Radiotolerance of phosphatases of a Serratia sp.: Potential for the use of this organism in the biomineralization of wastes containing radionuclides
Article first published online: 15 MAR 2012
Copyright © 2012 Wiley Periodicals, Inc.
Biotechnology and Bioengineering
Volume 109, Issue 8, pages 1937–1946, August 2012
How to Cite
Paterson-Beedle, M., Jeong, B.C., Lee, C.H., Jee, K.Y., Kim, W.H., Renshaw, J.C. and Macaskie, L.E. (2012), Radiotolerance of phosphatases of a Serratia sp.: Potential for the use of this organism in the biomineralization of wastes containing radionuclides. Biotechnol. Bioeng., 109: 1937–1946. doi: 10.1002/bit.24467
- Issue published online: 18 JUN 2012
- Article first published online: 15 MAR 2012
- Accepted manuscript online: 14 FEB 2012 01:25PM EST
- Manuscript Accepted: 1 FEB 2012
- Manuscript Revised: 29 JAN 2012
- Manuscript Received: 22 SEP 2011
- BBSRC and EPSRC. Grant Numbers: BB 6/E11940, EP/C548809/1, EP/E0122133/1, EP/G063699/1
Aqueous wastes from nuclear fuel reprocessing present special problems of radiotoxicity of the active species. Cells of Serratia sp. were found previously to accumulate high levels of hydrogen uranyl phosphate (HUP) via the activity of a phosphatase enzyme.
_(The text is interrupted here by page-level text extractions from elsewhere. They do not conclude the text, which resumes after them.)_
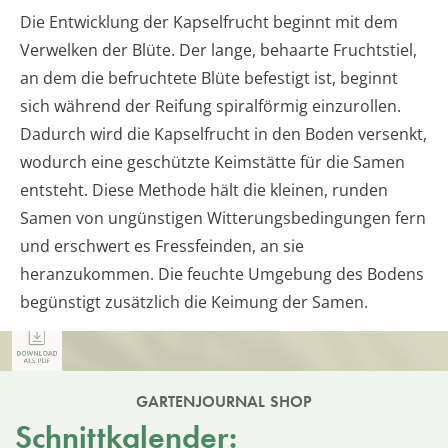
Die Entwicklung der Kapselfrucht beginnt mit dem
Verwelken der Blüte. Der lange, behaarte Fruchtstiel,
an dem die befruchtete Blüte befestigt ist, beginnt
sich während der Reifung spiralförmig einzurollen.
Dadurch wird die Kapselfrucht in den Boden versenkt,
wodurch eine geschützte Keimstätte für die Samen
entsteht. Diese Methode hält die kleinen, runden
Samen von ungünstigen Witterungsbedingungen fern
und erschwert es Fressfeinden, an sie
heranzukommen. Die feuchte Umgebung des Bodens
begünstigt zusätzlich die Keimung der Samen.
GARTENJOURNAL SHOP
Schnittkalender:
Uranium is of relatively low radiotoxicity whereas radionuclide fission products such as 90Sr and 137Cs are highly radiotoxic. These radionuclides can be co-crystallized, held within the bio-HUP “host” lattice on the bacterial cells and thereby removed from contaminated solution, depending on continued phosphatase activity. Radiostability tests using a commercial 60Co γ-source showed that while cell viability and activity of purified phosphatase were lost within a few hours on irradiation, whole-cell phosphatase retained 80% of the initial activity, even after loss of cell culturability, which was increased to 100% by the incorporation of mercaptoethanol as an example radioprotectant, beyond an accumulated dose of >1.3 MGy. Using this co-crystallization approach (without mercaptoethanol) 137Cs+ and 85Sr2+ were removed from a simulated waste selectively against a 33-fold excess of Na+. Biotechnol. Bioeng. 2012; 109:1937–1946. © 2012 Wiley Periodicals, Inc.